La mort du moine
de Alon Hilu

critiqué par Spiderman, le 29 juillet 2008
( - 61 ans)


La note:  étoiles
Discriminations fatales
Un fait historique majeur revisité sous un angle gay est le thème central de ce roman historique couronné en Israël par le prix du Président 2006
L'affaire de Damas est, avec l'affaire Dreyfus, l'un des événements centraux de l'histoire juive du XIXe siècle. Elle demeure un élément de référence actuel vivant dans la mémoire des habitants du Proche Orient du XXIe siècle : feuilleton égyptien récent, publications «scientifiques » syriennes, allusions internationales lorsqu'un enfant palestinien est tué par des balles israéliennes sous les caméras de France 2 le 30 septembre 2000 (affaire Al Doura) sont trois exemples d'exploitation antisémite de ce « fait divers » tragique.
En 1840 à Damas, un moine catholique disparaît sans laisser de traces, à la veille de la Pâque juive.

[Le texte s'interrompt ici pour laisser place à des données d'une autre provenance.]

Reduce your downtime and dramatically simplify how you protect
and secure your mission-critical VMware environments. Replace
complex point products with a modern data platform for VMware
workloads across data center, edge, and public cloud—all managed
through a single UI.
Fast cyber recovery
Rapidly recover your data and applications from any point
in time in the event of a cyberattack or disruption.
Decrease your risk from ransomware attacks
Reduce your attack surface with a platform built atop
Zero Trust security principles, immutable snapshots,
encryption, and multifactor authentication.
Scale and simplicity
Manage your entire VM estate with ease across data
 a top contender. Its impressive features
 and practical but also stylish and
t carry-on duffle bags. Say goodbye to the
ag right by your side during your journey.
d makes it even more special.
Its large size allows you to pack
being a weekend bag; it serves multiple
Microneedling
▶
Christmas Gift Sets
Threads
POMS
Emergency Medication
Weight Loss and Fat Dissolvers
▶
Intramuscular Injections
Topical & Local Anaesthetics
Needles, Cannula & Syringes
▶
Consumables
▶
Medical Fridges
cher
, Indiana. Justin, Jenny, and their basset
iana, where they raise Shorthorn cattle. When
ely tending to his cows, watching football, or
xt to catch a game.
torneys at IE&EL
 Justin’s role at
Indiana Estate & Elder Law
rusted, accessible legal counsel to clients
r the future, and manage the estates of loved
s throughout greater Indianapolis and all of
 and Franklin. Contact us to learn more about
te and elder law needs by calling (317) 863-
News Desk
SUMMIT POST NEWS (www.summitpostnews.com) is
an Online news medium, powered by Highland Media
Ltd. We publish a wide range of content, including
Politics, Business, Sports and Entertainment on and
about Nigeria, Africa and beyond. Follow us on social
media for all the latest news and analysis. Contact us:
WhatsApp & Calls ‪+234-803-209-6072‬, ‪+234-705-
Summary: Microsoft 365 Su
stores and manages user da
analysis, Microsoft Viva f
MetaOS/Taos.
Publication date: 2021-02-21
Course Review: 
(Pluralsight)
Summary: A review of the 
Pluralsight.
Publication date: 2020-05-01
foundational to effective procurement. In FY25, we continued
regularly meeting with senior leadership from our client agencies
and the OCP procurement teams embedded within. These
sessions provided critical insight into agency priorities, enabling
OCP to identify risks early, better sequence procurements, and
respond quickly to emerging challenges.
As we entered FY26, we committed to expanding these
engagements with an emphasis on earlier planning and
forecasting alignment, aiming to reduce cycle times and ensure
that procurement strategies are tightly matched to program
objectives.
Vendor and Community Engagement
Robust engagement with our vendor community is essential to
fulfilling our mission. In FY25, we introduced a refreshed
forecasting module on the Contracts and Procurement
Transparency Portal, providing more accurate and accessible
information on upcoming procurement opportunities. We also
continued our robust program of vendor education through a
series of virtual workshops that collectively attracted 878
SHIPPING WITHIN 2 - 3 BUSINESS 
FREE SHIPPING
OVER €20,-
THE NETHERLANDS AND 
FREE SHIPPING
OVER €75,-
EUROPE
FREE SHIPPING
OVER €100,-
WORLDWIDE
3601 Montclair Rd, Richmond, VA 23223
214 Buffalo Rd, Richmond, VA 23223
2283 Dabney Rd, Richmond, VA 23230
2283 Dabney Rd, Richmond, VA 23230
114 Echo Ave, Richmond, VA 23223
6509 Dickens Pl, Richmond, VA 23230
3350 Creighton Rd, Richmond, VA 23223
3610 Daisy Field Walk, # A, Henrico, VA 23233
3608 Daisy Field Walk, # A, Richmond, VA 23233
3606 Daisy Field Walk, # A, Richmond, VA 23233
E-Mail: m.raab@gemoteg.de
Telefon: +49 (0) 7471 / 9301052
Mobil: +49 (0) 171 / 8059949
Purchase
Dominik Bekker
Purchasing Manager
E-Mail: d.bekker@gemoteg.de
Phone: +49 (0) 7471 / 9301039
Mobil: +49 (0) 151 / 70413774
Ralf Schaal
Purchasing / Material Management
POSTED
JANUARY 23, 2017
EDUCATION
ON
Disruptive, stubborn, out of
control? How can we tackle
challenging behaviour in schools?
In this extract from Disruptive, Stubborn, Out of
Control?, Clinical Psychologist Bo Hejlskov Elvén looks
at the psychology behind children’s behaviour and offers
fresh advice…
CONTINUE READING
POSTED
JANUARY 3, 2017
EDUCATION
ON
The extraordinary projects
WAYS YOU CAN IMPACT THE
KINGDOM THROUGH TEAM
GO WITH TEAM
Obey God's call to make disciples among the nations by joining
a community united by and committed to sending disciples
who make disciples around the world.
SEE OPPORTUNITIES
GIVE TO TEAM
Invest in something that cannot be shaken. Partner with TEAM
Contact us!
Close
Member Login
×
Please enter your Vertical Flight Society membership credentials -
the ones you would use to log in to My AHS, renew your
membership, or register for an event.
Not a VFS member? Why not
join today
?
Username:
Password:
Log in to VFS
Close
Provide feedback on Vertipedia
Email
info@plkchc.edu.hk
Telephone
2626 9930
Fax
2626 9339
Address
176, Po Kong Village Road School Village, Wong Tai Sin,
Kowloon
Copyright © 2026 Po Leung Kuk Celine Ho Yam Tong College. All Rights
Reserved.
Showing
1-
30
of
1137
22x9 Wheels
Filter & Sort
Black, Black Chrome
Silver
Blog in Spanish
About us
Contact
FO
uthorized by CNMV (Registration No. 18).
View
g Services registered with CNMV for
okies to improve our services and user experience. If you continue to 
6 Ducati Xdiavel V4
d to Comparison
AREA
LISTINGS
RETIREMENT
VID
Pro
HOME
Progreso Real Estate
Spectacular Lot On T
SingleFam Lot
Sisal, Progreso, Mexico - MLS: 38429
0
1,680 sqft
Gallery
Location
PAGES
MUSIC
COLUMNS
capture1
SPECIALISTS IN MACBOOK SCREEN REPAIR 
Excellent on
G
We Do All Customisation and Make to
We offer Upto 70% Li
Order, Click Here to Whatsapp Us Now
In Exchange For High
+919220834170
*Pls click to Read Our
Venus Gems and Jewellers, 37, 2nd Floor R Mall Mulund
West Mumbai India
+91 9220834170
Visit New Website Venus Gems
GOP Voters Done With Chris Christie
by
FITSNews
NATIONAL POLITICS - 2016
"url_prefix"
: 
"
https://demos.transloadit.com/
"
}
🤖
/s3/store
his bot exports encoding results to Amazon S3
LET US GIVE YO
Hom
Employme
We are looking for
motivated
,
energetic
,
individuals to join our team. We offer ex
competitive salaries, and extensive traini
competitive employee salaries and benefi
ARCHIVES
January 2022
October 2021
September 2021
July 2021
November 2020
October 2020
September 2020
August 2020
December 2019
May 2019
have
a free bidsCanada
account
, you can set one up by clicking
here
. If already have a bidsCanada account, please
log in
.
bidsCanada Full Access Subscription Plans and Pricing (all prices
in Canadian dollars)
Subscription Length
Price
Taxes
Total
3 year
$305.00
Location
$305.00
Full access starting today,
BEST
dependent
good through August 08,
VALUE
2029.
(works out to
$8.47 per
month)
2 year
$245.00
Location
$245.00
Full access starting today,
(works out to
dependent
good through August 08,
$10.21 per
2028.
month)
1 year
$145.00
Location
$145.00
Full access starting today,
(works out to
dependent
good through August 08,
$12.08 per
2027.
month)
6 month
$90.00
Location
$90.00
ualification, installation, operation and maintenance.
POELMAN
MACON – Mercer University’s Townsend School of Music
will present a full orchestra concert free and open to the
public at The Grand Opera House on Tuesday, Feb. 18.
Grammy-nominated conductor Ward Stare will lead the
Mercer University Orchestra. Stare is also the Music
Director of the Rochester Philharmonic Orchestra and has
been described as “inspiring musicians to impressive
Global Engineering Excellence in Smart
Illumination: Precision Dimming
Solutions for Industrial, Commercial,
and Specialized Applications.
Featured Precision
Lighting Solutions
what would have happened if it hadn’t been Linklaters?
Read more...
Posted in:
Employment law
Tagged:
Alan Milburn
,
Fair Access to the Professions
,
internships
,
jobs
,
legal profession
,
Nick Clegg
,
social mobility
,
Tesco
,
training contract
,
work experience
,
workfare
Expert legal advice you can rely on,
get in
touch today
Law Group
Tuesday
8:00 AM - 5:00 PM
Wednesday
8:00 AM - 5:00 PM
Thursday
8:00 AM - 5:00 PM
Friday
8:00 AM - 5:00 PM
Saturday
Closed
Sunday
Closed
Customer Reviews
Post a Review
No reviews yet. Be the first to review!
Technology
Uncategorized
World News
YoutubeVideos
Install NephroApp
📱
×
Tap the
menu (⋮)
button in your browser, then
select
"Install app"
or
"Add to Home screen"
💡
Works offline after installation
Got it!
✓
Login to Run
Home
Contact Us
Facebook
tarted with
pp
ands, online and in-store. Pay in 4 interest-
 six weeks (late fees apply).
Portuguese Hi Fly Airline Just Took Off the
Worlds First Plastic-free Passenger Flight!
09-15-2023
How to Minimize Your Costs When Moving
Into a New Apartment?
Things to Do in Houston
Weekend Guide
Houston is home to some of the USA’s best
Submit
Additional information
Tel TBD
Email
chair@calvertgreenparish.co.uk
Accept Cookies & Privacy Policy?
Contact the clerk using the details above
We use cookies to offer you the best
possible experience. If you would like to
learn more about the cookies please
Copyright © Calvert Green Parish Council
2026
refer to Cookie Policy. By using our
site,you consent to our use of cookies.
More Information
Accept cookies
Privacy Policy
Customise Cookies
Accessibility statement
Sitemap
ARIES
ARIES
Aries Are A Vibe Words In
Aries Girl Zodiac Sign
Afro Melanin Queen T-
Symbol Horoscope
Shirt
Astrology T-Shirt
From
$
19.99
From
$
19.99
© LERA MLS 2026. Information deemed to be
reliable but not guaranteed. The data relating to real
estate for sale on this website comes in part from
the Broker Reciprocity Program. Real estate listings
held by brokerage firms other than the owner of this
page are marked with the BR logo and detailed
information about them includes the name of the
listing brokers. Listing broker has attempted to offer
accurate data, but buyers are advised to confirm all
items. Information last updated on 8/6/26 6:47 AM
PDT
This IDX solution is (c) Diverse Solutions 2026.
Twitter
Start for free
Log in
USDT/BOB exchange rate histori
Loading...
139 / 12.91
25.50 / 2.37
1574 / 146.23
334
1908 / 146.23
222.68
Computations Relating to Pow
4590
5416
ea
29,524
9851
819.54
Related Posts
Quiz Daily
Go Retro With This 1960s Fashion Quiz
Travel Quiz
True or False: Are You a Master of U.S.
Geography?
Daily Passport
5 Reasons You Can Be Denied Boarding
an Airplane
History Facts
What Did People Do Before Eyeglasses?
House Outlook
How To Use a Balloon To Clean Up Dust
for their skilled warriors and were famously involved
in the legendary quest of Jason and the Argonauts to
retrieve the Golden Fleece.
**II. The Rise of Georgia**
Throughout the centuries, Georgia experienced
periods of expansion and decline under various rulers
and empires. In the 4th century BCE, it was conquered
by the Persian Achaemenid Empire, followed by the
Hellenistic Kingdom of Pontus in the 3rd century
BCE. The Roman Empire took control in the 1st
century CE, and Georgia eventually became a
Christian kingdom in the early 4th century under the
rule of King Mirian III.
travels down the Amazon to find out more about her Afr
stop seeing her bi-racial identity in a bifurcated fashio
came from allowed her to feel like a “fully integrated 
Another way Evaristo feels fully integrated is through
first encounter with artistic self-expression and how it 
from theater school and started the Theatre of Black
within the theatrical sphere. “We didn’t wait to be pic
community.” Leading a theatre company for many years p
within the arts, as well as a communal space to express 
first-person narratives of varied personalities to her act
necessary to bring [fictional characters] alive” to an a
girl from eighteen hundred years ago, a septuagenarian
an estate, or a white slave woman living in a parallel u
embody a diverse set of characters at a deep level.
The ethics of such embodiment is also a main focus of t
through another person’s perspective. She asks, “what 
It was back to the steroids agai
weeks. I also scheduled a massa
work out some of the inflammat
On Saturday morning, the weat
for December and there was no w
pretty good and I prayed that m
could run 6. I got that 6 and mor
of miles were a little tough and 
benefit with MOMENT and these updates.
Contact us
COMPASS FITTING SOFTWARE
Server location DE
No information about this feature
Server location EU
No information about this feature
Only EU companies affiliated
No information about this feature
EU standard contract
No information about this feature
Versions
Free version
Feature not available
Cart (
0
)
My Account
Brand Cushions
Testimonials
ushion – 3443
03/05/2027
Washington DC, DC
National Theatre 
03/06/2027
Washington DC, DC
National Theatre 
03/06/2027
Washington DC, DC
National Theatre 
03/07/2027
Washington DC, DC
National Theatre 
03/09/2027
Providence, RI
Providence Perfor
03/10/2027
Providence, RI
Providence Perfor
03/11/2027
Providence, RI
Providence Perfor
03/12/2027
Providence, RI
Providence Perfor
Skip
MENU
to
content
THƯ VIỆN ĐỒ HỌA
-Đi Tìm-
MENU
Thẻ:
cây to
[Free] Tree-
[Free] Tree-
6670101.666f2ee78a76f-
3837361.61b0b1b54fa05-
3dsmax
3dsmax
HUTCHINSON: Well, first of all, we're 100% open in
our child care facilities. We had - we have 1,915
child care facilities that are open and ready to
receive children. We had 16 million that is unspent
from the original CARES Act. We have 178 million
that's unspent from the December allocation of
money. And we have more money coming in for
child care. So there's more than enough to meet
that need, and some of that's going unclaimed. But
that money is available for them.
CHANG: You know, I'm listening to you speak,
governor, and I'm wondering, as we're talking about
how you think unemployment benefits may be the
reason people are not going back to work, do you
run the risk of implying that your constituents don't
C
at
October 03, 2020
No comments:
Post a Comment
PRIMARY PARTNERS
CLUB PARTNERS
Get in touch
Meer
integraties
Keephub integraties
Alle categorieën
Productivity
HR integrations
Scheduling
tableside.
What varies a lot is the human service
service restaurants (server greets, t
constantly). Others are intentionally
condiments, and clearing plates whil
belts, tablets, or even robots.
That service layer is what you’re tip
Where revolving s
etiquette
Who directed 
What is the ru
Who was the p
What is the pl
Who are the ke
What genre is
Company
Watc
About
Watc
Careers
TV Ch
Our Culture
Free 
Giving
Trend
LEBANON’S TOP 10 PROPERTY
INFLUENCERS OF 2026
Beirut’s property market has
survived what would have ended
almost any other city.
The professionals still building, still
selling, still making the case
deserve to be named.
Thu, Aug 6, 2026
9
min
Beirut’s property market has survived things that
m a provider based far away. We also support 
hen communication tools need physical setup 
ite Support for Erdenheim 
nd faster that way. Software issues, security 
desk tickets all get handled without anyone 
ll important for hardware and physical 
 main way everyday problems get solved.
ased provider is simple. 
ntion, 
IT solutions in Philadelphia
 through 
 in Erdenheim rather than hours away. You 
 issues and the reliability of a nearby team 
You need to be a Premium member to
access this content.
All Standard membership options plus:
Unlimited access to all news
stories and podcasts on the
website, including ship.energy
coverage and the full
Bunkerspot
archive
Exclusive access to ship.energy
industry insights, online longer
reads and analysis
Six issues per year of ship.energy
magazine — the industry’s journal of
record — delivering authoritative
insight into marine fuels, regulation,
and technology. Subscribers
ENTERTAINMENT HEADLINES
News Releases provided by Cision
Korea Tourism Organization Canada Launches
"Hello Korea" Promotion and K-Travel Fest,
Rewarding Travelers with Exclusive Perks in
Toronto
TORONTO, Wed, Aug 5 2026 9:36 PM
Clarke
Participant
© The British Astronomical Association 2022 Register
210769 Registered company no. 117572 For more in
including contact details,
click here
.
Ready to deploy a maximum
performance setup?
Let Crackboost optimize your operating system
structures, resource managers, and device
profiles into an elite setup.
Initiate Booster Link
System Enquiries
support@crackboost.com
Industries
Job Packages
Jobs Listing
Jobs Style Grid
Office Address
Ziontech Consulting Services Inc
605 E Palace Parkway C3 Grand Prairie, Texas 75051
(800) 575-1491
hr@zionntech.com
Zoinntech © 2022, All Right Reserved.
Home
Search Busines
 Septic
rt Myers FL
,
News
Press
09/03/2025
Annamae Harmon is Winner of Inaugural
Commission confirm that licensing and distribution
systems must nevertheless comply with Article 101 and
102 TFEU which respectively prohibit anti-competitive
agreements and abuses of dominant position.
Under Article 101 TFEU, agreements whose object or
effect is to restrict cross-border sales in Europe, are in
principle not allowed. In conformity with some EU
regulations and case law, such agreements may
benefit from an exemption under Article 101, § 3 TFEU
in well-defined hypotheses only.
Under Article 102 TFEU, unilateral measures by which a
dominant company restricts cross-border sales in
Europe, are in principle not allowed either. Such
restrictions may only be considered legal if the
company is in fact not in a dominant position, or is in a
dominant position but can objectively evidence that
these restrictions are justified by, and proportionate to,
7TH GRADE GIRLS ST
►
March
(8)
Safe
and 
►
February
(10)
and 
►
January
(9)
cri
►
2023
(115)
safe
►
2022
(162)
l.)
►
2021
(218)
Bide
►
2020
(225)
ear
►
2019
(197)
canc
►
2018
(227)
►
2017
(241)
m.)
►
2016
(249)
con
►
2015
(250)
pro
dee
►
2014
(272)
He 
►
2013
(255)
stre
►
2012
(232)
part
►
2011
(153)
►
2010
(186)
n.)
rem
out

Les soupçons se portent « automatiquement » sur les Juifs de la ville et un déchaînement de passions religieuses, économiques, politiques va se déclencher sur une ville majeure de l'empire ottoman en déclin.
Alon Hilu apporte une nouvelle vision de ces faits, toujours inexpliqués, même si sur la tombe du père Tommaso, on peut toujours lire qu'il a été « assassiné par les juifs ».
On suit avec un intérêt soutenu une véritable intrigue psychologique, politique et policière avec de rares moments de tendresse et de partage sensuel pour un garçon qui vit comme un handicap insurmontable son attirance pour les hommes.
Dans sa traduction, Emmanuel Moses utilise une langue un peu chantournée, mais fluide et agréable. Le narrateur est Aslan Farhi, qui passant de la première à le troisième personne, se présente comme coupable de ce meurtre. Au coeur de sa confession, une mésestime complète de lui-même, dans un contexte de rivalités séculaires entre les adeptes des trois monothéismes réunis dans une « cocotte
minute » où l'homophobie ambiante est l'étincelle qui va déclencher un déluge antisémite qui atteindra, via leurs délégations consulaires, la France et la Grande-Bretagne et touchera toute la diaspora juive au moment où le sionisme est en train de prendre une forme politique de plus en plus concrète.
C'est un vrai voyage dans le temps et dans l'histoire des mentalités qui est offert au lecteur, une réflexion profonde sur les discriminations croisées, la réalité ou la fiction d'une solidarité entre homosexuels, au-delà des appartenances ethniques et religieuses et la permanence des haines racistes, antisémites ou homophobes.